Current, former legislators, 1,500 plaintiffs, file federal lawsuit against Abbott over contact tracing program


By Bethany Blankley

About 1,500 co-plaintiffs, including state Rep. Bill Zedler, R–Arlington, and former state Reps. Gary Elkins, Rick Green and Molly White, filed a federal lawsuit against Gov. Greg Abbott and two other state officials over the state’s $295 million contract tracing program.

The lawsuit was filed in the U.S. District Court for the Southern District of Texas by Houston-based attorney Jared Woodfill, CEO of Woodfill Law Firm, PC. It also names the Department of State Health Services (DSHS) and its executive director and commissioner, Phil Wilson and John William Hellerstedt, and the Texas Health and Human Services Commission.

The lawsuit claims the state’s new contact tracing program violates the provisions of the First, Fourth and Fourteenth Amendments.
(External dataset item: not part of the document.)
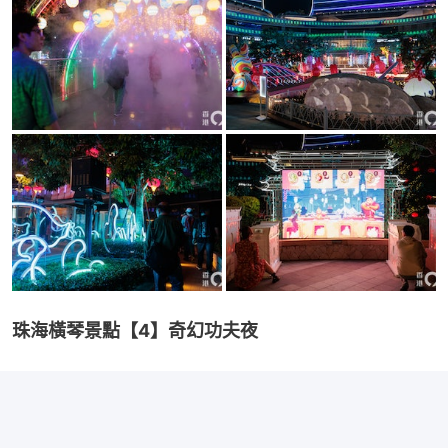
珠海橫琴景點【4】奇幻功夫夜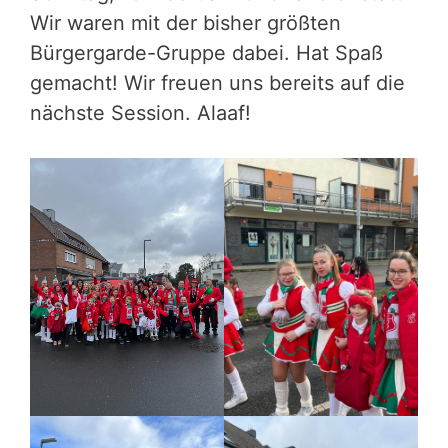
Wir waren mit der bisher größten
Bürgergarde-Gruppe dabei. Hat Spaß
gemacht! Wir freuen uns bereits auf die
nächste Session. Alaaf!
The DSHS signed a $295 million, 27-month contract with a New York-based tech company, MTX Group headquartered in North Dallas, to undertake an extensive contact tracing program. It initially involves rapidly recruiting, training, mobilizing and managing more than 4,000 tracers.

The term “contact tracing” refers to a process where researchers attempt to identify everyone a confirmed carrier of the coronavirus may have come into contact with, then report on these people to public health authorities and “encourage” them to be tested and/or quarantined.

MTX Group recently went 123 percent over budget in a prior project when it was tasked with handling the licensing and regulatory processing for Kentucky's Department of Alcoholic Beverage Control, state Sen. Bob Hall, a major critic of the program, said. It was also chosen after a bidding process that lasted only two days, the plaintiffs say.

State Rep. Brooks Landgraf, R–Odessa, expressed concern that the contract was signed “without any collaboration with the public or the legislature.”

State Sens. Paul Bettencourt and Kel Seliger, and state Reps. Tony Tinderhol, Kyle Biedermann, and Brooks Landgraf also publicly expressed concerns over a surveillance program being implemented without the “consent of the governed,” with no vote by duly elected representatives, no debate, and no legislative oversight.

Instituting massive surveillance without issuing individual warrants infringes on the Fourth Amendment rights of all Texans and is not based on any compelling justification to track their daily movements, the plaintiffs argue.

Tracking and tracing the whereabouts and daily movements of political candidates and office-holders “without their consent, without a warrant, and without adequate justification,” the complaint adds, “would give some an unfair advantage in leaking such information to the media or using in political campaigns near elections.”

Contact tracing includes asking Texans about where they and others have been, and with whom, and monitors their movements through access to their smart phones.

The Texas Health Trace program website says it depends on people who have contracted COVID-19 to sign up for the program, yet confusion remains over how voluntary the program is. MTX Group claims it has already implemented a "learning management system" to train contact tracers about internal technology systems and federal health laws, according to a report by Newsweek.

But there is no means for Texans to opt out of the program who are reported on by others who participate in it, the complaint notes. Someone who voluntarily participate may release another person’s name, participants of a church group or exercise class, or names of people they may have been in the presence of at any given time, “without regard to the privacy rights of those who do not want to be surveilled,” the plaintiffs argue.

Such a model “implies a divergence from traditional practice in favor of digital and surveillance driven tactics,” the complaint states. “As reliance on digital technology replaces interview models, which also raise serious constitutional concerns, serious constitutional and privacy concerns are implicated, including, but not limited to violations of the First and Fourth Amendments to the United States Constitution.”

The parties sued have not released statements on the lawsuit.